Iatrogenic Hypoadrenocorticism Following Treatment With Trilostane

Antonia Ioannou, BVMS, MRCVS, Cummings School of Veterinary Medicine at Tufts University

Orla Mahony, MVB, DECVIM, DACVIM (SAIM), Cummings School of Veterinary Medicine at Tufts University

ArticleLast Updated August 20233 min read
Print/View PDF
image source

In the Literature

Lamoureux A, Cadoré JL, Hugonnard M, Chabanne L, Krafft E. Iatrogenic symptomatic hypoadrenocorticism after treatment with trilostane for hyperadrenocorticism in dogs: eight cases (2008-2019). J Small Anim Pract. 2023;64(6):409-414. doi:10.1111/jsap.13594 

The Research …

Canine hyperadrenocorticism is a common endocrine disorder characterized by excessive cortisol production. Most of these cases are managed with trilostane, a synthetic steroid analogue that prevents cortisol and, to a lesser extent, aldosterone synthesis by inhibiting the enzyme 3-beta-hydroxysteroid dehydrogenase. Response to therapy should be assessed and adverse effects monitored for via clinical sign evaluation and ACTH stimulation testing during trilostane treatment. Adverse effects, including iatrogenic hypoadrenocorticism, can be caused by a variety of dosages and be temporary or permanent. In one study, 76.3% of dogs with iatrogenic hypocortisolemia secondary to trilostane administration demonstrated adrenal recovery within 6 months.1

This retrospective study described 8 cases of clinical iatrogenic hypoadrenocorticism in a population of 127 dogs given trilostane for treatment of hyperadrenocorticism over an 11.5-year period. Dosages ranged from 1 to 8 mg/kg in a 24-hour period. One dog had stopped receiving trilostane 2 months prior to iatrogenic hypoadrenocorticism crisis. The remaining 7 dogs had received trilostane for 4 days to 13 months and were receiving this medication at the time of iatrogenic hypoadrenocorticism crisis.

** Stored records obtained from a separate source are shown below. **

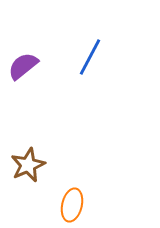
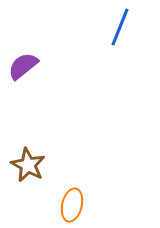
blue line: moved 30 px right, 30 px up; rotated 6 degrees counterclockwise
brown star: rotated 20 degrees counterclockwise
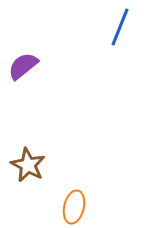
orange ellipse: moved 2 px right, 2 px down
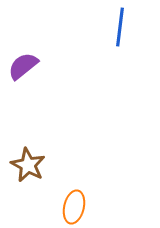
blue line: rotated 15 degrees counterclockwise
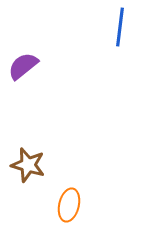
brown star: rotated 12 degrees counterclockwise
orange ellipse: moved 5 px left, 2 px up
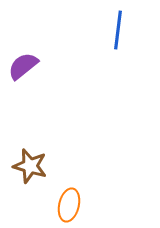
blue line: moved 2 px left, 3 px down
brown star: moved 2 px right, 1 px down
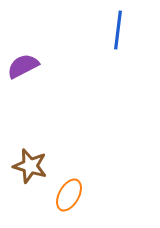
purple semicircle: rotated 12 degrees clockwise
orange ellipse: moved 10 px up; rotated 16 degrees clockwise
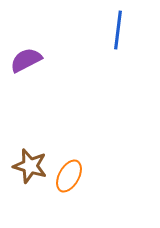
purple semicircle: moved 3 px right, 6 px up
orange ellipse: moved 19 px up
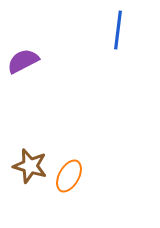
purple semicircle: moved 3 px left, 1 px down
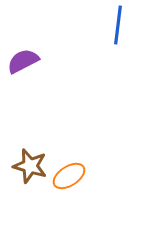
blue line: moved 5 px up
orange ellipse: rotated 28 degrees clockwise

Lethargy (n = 8) and anorexia (n = 8) were the most common clinical signs at presentation, followed by vomiting (n = 5), tremors (n = 3), and diarrhea (n = 1). Two dogs were presented with signs of hypovolemic shock. Electrolytes were measured in 6 dogs, all of which had a sodium:potassium ratio <28. ACTH stimulation testing was performed in all dogs, with pre- and post-ACTH cortisol concentrations <2 µg/dL. Six dogs were presented with concurrent disease, which may have caused stress that precipitated a hypoadrenocorticism crisis.

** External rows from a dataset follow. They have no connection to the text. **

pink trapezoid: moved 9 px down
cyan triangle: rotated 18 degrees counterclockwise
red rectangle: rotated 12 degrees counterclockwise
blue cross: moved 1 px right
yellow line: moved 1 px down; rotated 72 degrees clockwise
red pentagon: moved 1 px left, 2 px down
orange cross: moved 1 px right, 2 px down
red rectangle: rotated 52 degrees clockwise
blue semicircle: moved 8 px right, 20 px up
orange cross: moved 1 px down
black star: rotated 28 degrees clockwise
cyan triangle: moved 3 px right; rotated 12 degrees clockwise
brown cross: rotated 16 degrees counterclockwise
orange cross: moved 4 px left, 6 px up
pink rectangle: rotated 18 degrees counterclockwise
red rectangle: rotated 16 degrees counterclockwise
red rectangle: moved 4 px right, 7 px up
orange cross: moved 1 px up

Treatment of hypoadrenocorticism signs included trilostane dosage decrease, withdrawal of trilostane, hospitalization, fluid therapy, and administration of a glucocorticoid and/or mineralocorticoid. Three dogs required permanent treatment for hypoadrenocorticism; ultrasonography in these dogs revealed progressive reduction in adrenal gland size compatible with adrenal necrosis.

… The Takeaways

Key pearls to put into practice:

  • Although iatrogenic hypoadrenocorticism is an uncommon complication of trilostane therapy, this condition is an important differential in patients that develop new signs of illness during treatment. Iatrogenic hypoadrenocorticism may occur at any stage of therapy and is not associated with dosage or duration of treatment. Dogs that develop clinical hypoadrenocorticism may recover adrenal function over time, even dogs that require treatment with mineralocorticoids.

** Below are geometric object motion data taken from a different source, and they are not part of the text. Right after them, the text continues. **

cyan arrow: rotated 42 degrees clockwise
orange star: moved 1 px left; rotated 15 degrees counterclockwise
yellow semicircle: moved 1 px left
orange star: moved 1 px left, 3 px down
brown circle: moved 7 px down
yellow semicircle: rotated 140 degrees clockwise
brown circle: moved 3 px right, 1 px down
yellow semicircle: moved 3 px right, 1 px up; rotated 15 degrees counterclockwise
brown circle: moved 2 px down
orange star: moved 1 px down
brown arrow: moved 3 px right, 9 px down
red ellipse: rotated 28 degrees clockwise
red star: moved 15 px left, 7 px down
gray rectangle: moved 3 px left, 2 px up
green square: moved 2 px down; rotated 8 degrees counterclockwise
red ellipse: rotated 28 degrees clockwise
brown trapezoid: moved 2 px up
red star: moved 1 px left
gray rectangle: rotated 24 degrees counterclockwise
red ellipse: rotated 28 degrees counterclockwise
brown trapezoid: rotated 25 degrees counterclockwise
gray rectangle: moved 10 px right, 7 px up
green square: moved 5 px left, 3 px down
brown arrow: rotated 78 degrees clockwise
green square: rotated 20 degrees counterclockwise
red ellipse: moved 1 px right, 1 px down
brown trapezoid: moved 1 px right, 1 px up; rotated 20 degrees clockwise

  • Not all dogs with iatrogenic hypoadrenocorticism are presented in a crisis. Pet owners should be instructed to monitor for more subtle clinical signs (eg, anorexia, lethargy, vomiting) suggestive of hypoadrenocorticism. Trilostane administration should be stopped and the dog evaluated by a clinician if any of these clinical signs are present.

  • Dogs treated with trilostane that have other concurrent diseases should be monitored closely due to the possibility of endogenous stress precipitating a crisis in a subclinical dog.